1. $E$ actually is a well-ordering on the set of $E$-elements of $\omega^M.$
2. The relation $E$ on the set of $E$-elements of $\omega^M$ is isomorphic to $(\omega,\in).$
3. The $E$-elements of $\omega^M$ are exactly $\{(S^M)^n0^M : n\in \omega\},$ where $0^M$ is $(M,E)$'s empty set and $S^M$ $(M,E)$'s ordinal successor function. The sets of the form $(S^M)^n0^M$ are called the model's standard natural numbers.

What happens in a non-omega model is that the model's standard natural numbers are followed by a bunch of other things the model thinks are natural numbers, and they are ordered like a bunch of copies of $\mathbb Z.$ As you indicate in your last bullet, the model still satisfies that $\omega^M$ is the minimal inductive set... it's just simply the case that all of the model's inductive sets contain more than just the model's standard naturals (if you "read the fine print", there's no guarantee otherwise).

On a side note, I say "the model's standard naturals", but one should realize that unlike everything else I attribute to the model, this is not something we can define within the model... it is an external definition.
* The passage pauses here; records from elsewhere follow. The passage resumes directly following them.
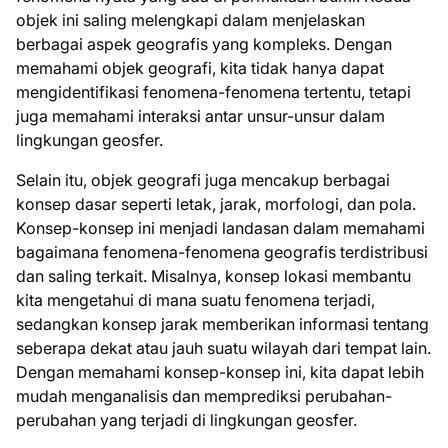
objek ini saling melengkapi dalam menjelaskan
berbagai aspek geografis yang kompleks. Dengan
memahami objek geografi, kita tidak hanya dapat
mengidentifikasi fenomena-fenomena tertentu, tetapi
juga memahami interaksi antar unsur-unsur dalam
lingkungan geosfer.
Selain itu, objek geografi juga mencakup berbagai
konsep dasar seperti letak, jarak, morfologi, dan pola.
Konsep-konsep ini menjadi landasan dalam memahami
bagaimana fenomena-fenomena geografis terdistribusi
dan saling terkait. Misalnya, konsep lokasi membantu
kita mengetahui di mana suatu fenomena terjadi,
sedangkan konsep jarak memberikan informasi tentang
seberapa dekat atau jauh suatu wilayah dari tempat lain.
Dengan memahami konsep-konsep ini, kita dapat lebih
mudah menganalisis dan memprediksi perubahan-
perubahan yang terjadi di lingkungan geosfer.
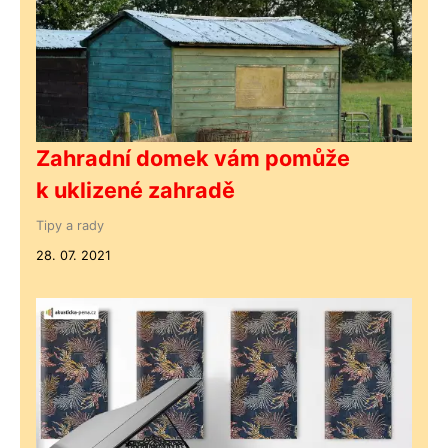
Zahradní domek vám pomůže
k uklizené zahradě
Tipy a rady
28. 07. 2021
And this has to be the case, since otherwise, we could just use this as the definition of the natural numbers and every model would be an $\omega$-model.

Answer 2

I believe that you mean the correct thing, but you need to be a bit careful with this.

Given a model $\mathcal M=(M,E)$ of ZF(C), we always have $\mathcal M\models"\omega\text{ exists and it contains exactly the finite ordinals}"$ (where $\omega$ is defined as the intersection of all inductive sets), the problem is that we may have $x\in M$ such that $"x\text{ is a finite ordinal}"$ but $\mathcal M\not\models"x\text{ is a finite ordinal}"$ or maybe $"x\text{ is not a finite ordinal}"$ but $\mathcal M\models"x\text{ is a finite ordinal}"$.

Additionally, we may even have $x\notin M$ such that $"x \text{ is finite ordinal}"$, so $\cal M$ doesn't even know $x$ exists.

Lastly you can have a weird situation where $"x,y \text{ is finite ordinal and }x<y"$ but $\mathcal M\models "x,y \text{ is finite ordinal and }x>y"$

A model if not an $\omega$-model if one of the above is true for your model.

$\mathcal N=(N,E)$ is an $\omega$-model exactly when the above doesn't happen, that is, the $\omega$ of $\mathcal N$ is the real $\omega$, and the finite ordinals of $\mathcal N$ are exactly the real finite ordinals and they are ordered like the real finite ordinals.